Still, Francis Lee’s exquisite God’s Own Country (online and DVD: Spirit, 15) must put up with being labelled “the British Brokeback”. Love stories between young, gruff sheep farmers isolated in remote, wind-whipped hills aren’t a sufficiently well-stocked subgenre to make the comparison resistible. But Lee’s story of a guarded, self-destructive son of the soil gradually finding physical and psychological release in a Romanian migrant worker deserves to be treasured on its own terms.

Soaked in the dew and sweat of Lee’s Yorkshire homeland, it’s not just a rare, hopeful, working-class gay romance, but a fortuitously timed rejoinder to the isolationist mentality of Brexit – a tender, sensual examination of what individuals have to gain by seeing past their own borders. Performed with aching integrity by Josh O’Connor and Alec Secareanu, and shot like an especially storm-hued northern watercolour, it’s both a humble queer landmark and one of this decade’s great directorial debuts.

No less revelatory a rising British talent than O’Connor, 21-year-old Harris Dickinson burns through US director Eliza Hittman’s Beach Rats (online and DVD: Peccadillo, 15) like the last lit coal in an ash-filled barbecue – which I mean as a compliment both to the actor and to the mood of scuzzy, no-way-out anxiety sustained by this tough Brooklyn-bro study.

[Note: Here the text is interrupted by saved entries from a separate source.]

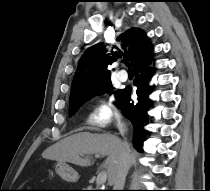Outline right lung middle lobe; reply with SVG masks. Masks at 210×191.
<instances>
[{
    "instance_id": "1",
    "label": "right lung middle lobe",
    "mask_w": 210,
    "mask_h": 191,
    "mask_svg": "<svg viewBox=\"0 0 210 191\" xmlns=\"http://www.w3.org/2000/svg\"><path fill=\"white\" fill-rule=\"evenodd\" d=\"M111 90V81H108L106 82L105 84L99 86L98 88L86 93V94H83L81 96H78L74 99H71L70 100V115H74L79 107L85 103L88 99L94 97L95 95H98V94H103L107 91ZM120 90L116 91V94L115 96H117L119 94ZM113 93V92H111Z\"/></svg>"
}]
</instances>
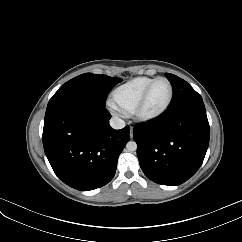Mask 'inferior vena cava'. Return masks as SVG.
Listing matches in <instances>:
<instances>
[{
	"instance_id": "1",
	"label": "inferior vena cava",
	"mask_w": 242,
	"mask_h": 242,
	"mask_svg": "<svg viewBox=\"0 0 242 242\" xmlns=\"http://www.w3.org/2000/svg\"><path fill=\"white\" fill-rule=\"evenodd\" d=\"M110 126L113 129H122L125 127V122H124V120H122L118 117H113L110 119Z\"/></svg>"
}]
</instances>
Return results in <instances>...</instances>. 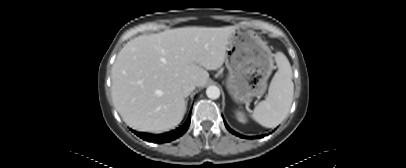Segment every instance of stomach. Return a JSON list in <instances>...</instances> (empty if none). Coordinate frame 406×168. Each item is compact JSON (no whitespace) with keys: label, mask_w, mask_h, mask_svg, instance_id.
I'll list each match as a JSON object with an SVG mask.
<instances>
[{"label":"stomach","mask_w":406,"mask_h":168,"mask_svg":"<svg viewBox=\"0 0 406 168\" xmlns=\"http://www.w3.org/2000/svg\"><path fill=\"white\" fill-rule=\"evenodd\" d=\"M226 88L237 103L261 96L274 69L270 48L256 32L236 27L226 50Z\"/></svg>","instance_id":"stomach-1"}]
</instances>
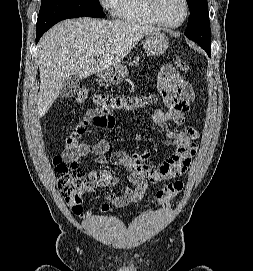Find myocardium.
Segmentation results:
<instances>
[{"label": "myocardium", "instance_id": "f54148a6", "mask_svg": "<svg viewBox=\"0 0 253 271\" xmlns=\"http://www.w3.org/2000/svg\"><path fill=\"white\" fill-rule=\"evenodd\" d=\"M157 2H158L157 0H147V7H148V10H149L150 14L152 15V17L161 26H164L166 28H172V29L178 28V27L182 26L186 22V20L188 19L189 12H190V6H189L188 0H183L184 7H185V13H184V17L182 18V20L177 24H170V23L166 22L160 16V13H159L158 7H157Z\"/></svg>", "mask_w": 253, "mask_h": 271}]
</instances>
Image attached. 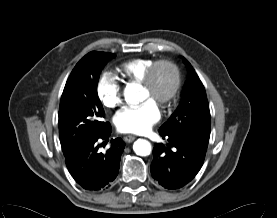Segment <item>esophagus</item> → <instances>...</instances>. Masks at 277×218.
<instances>
[{"label": "esophagus", "instance_id": "esophagus-1", "mask_svg": "<svg viewBox=\"0 0 277 218\" xmlns=\"http://www.w3.org/2000/svg\"><path fill=\"white\" fill-rule=\"evenodd\" d=\"M135 138H136V137L133 136V135H127V136H125V137L123 138V140H124L126 143H130V142L134 141Z\"/></svg>", "mask_w": 277, "mask_h": 218}]
</instances>
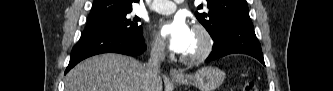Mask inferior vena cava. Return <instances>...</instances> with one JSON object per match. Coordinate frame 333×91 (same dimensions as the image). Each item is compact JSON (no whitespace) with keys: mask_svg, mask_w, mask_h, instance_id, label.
I'll return each instance as SVG.
<instances>
[{"mask_svg":"<svg viewBox=\"0 0 333 91\" xmlns=\"http://www.w3.org/2000/svg\"><path fill=\"white\" fill-rule=\"evenodd\" d=\"M165 59V45L162 42L153 44L150 58L145 66L146 78L148 81L158 80L161 62Z\"/></svg>","mask_w":333,"mask_h":91,"instance_id":"inferior-vena-cava-1","label":"inferior vena cava"}]
</instances>
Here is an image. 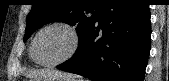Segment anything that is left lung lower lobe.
<instances>
[{
  "label": "left lung lower lobe",
  "mask_w": 169,
  "mask_h": 81,
  "mask_svg": "<svg viewBox=\"0 0 169 81\" xmlns=\"http://www.w3.org/2000/svg\"><path fill=\"white\" fill-rule=\"evenodd\" d=\"M150 36L144 0H107L73 57L56 68L93 81H143Z\"/></svg>",
  "instance_id": "left-lung-lower-lobe-1"
}]
</instances>
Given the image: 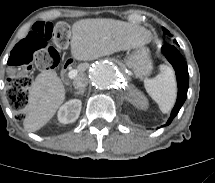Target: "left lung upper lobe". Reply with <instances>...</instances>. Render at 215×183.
Returning <instances> with one entry per match:
<instances>
[{"instance_id": "5c2ea615", "label": "left lung upper lobe", "mask_w": 215, "mask_h": 183, "mask_svg": "<svg viewBox=\"0 0 215 183\" xmlns=\"http://www.w3.org/2000/svg\"><path fill=\"white\" fill-rule=\"evenodd\" d=\"M163 31H164V33H166V34H168V35L171 36V34H170V33L168 32V30H166L165 28H163ZM174 42L177 43L175 40H174Z\"/></svg>"}]
</instances>
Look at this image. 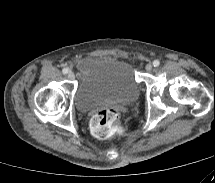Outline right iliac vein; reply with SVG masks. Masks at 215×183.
<instances>
[{
    "label": "right iliac vein",
    "mask_w": 215,
    "mask_h": 183,
    "mask_svg": "<svg viewBox=\"0 0 215 183\" xmlns=\"http://www.w3.org/2000/svg\"><path fill=\"white\" fill-rule=\"evenodd\" d=\"M68 78L71 79V80H73L75 78L74 73L73 72H69L68 73Z\"/></svg>",
    "instance_id": "1"
}]
</instances>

Watch the trailer for Beach Rats.

As a brooding, sexually conflicted teen attempting to secretly satisfy his curiosity in the dimmed, nameless world of anonymous gay chatrooms and nervous, no-strings hookups, Dickinson clutches a tangle of inchoate erotic impulses and personal insecurities into one intensely felt, fevered character portrait. It’s a performance, and a film, that leaves us with a blurrier, glitchier picture of millennial coming out than God’s Own Country, though both films present a fraught route to the closet door for those on society’s fringes.

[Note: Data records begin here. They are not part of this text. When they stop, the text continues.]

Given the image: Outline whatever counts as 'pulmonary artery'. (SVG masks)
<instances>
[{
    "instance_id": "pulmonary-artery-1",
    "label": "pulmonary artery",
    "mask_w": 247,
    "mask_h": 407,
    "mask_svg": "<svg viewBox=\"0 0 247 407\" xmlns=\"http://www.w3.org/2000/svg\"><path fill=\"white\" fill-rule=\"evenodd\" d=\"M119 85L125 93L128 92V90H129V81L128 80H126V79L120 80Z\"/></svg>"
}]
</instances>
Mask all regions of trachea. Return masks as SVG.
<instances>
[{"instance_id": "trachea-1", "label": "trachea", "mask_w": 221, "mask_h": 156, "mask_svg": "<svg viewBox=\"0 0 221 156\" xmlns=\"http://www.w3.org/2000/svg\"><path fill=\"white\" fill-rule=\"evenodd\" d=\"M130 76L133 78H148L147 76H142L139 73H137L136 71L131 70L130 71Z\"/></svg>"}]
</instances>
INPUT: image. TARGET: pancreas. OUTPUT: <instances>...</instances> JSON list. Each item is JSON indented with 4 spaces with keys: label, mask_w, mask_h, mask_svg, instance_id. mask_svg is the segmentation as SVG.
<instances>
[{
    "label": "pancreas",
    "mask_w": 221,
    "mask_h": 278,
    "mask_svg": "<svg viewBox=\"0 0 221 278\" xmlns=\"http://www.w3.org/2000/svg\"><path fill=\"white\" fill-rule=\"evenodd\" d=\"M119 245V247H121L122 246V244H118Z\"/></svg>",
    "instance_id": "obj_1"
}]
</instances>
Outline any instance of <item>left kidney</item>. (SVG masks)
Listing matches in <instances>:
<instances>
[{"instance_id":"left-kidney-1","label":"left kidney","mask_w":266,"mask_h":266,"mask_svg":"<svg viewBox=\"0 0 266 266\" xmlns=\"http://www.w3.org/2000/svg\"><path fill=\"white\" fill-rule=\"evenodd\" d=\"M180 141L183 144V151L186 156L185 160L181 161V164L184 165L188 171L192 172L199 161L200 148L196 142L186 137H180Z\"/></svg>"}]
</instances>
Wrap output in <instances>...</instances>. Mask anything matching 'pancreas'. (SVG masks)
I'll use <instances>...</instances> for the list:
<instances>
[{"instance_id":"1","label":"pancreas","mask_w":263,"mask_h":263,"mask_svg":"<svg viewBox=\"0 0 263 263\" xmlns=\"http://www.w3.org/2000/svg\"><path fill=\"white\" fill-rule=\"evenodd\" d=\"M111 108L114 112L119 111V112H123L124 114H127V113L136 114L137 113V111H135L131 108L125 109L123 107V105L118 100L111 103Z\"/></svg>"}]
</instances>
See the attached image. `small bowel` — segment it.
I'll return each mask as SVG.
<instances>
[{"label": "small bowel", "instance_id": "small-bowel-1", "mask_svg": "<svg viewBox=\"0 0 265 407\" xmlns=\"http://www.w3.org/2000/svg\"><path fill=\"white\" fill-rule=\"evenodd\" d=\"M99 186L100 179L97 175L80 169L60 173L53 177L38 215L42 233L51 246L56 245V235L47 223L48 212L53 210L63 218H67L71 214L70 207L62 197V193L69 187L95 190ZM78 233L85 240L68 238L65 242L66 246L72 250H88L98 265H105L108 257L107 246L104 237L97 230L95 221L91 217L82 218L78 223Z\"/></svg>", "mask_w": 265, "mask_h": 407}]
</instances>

Over at the ever-improving BFI Player, meanwhile, an LGBT Best of 2017 collection keeps the gay playlist going nicely. Several of its most exciting selections – The Ornithologist, A Date for Mad Mary, Taekwondo – have been profiled in this column before, but they’ve also brought Argentine director Edgardo Castro’s buzzing La Noche (2016) out of the shadows. A sprawling, neon-lit trawl through the underground gay club circuit of Buenos Aires, openly inviting comparisons to the Gaspar Noé school of provocation, it’s at once tough-minded and giddy on alkyl nitrites.

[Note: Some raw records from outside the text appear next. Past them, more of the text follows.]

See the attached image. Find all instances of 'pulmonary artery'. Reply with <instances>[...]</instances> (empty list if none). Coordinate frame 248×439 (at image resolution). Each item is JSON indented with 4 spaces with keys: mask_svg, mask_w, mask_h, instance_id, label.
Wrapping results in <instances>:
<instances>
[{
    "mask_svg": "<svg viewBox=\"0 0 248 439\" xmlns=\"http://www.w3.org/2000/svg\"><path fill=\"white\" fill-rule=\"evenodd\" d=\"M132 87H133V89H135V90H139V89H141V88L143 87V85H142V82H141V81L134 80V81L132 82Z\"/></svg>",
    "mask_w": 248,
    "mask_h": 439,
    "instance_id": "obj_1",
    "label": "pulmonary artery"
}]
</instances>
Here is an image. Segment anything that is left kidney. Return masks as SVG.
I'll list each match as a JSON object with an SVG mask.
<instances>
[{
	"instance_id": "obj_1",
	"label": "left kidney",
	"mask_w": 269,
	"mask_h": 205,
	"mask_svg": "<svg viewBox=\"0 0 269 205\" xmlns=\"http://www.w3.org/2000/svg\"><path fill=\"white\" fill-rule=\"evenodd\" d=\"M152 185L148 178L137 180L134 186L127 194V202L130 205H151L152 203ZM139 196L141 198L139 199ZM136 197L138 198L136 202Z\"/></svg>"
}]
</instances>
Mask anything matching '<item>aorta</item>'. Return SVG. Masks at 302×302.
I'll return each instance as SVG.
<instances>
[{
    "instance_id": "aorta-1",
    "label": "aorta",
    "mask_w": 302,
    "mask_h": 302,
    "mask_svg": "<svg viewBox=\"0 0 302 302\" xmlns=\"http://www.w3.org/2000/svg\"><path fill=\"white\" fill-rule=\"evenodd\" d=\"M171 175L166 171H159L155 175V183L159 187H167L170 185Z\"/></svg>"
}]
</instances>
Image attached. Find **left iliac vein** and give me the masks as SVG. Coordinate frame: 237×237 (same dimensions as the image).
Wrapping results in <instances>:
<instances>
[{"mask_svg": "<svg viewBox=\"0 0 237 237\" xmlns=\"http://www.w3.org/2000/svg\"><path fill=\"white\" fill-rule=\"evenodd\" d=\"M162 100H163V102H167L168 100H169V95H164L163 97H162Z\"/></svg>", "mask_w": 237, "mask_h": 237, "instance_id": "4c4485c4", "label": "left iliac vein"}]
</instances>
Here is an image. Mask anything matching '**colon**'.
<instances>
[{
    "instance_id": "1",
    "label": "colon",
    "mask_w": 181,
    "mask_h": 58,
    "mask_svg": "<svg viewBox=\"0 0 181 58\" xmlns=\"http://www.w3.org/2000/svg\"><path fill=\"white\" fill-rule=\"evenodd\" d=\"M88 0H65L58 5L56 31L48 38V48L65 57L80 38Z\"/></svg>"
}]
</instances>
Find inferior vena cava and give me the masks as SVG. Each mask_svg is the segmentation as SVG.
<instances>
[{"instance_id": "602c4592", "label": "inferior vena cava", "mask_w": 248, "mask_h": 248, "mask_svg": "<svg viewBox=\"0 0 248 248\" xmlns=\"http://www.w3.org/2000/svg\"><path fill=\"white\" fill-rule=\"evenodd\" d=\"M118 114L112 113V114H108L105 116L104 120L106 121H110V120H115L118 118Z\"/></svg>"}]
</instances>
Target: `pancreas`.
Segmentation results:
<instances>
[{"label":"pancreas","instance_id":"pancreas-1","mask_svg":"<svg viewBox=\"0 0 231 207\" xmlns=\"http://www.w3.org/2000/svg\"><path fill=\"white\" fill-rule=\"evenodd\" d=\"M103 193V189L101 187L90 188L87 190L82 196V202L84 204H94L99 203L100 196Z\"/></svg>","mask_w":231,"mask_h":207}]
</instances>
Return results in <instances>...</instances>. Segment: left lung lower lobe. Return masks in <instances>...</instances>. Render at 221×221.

That puts it altogether a world away from the simple, sensitive intimacy of Loev (now streaming on Netflix). Sudhanshu Saria’s gently rambling study of two gay childhood friends reunited in Mumbai reflects on chances missed over the course of their longtime relationship. An effectively bittersweet miniature on its own terms, it also stands as a fascinating milestone of gay representation in Indian cinema.

Finally, old-school DVD is your only avenue of access to Heartstone, Icelandic director Guðmundur Arnar Guðmundsson’s emotionally shivering, ravishingly shot tale of adolescent friendship shifted by one-sided attraction, but it rewards the extra effort.

Also new to streaming & DVD this week

Blade Runner 2049
(Sony, 15)
A decades-late sequel to the totemic sci-fi classic sounded a foolhardy prospect on paper, but Denis Villeneuve’s vast, dream-building vision gives the lie to that.

Hounds of Love
(Arrow, 18)
Those with fragile stomachs should steer clear, but Australian director Ben Young’s true-crime serial-killer nightmare is a bloodbath of laser-focused intent and intensity.

Something Wild
(Criterion, 15)
The late and much missed Jonathan Demme’s superbly dotty romantic farce – like Bringing Up Baby for the coke-crazed 1980s – gets the high-end Criterion Collection treatment.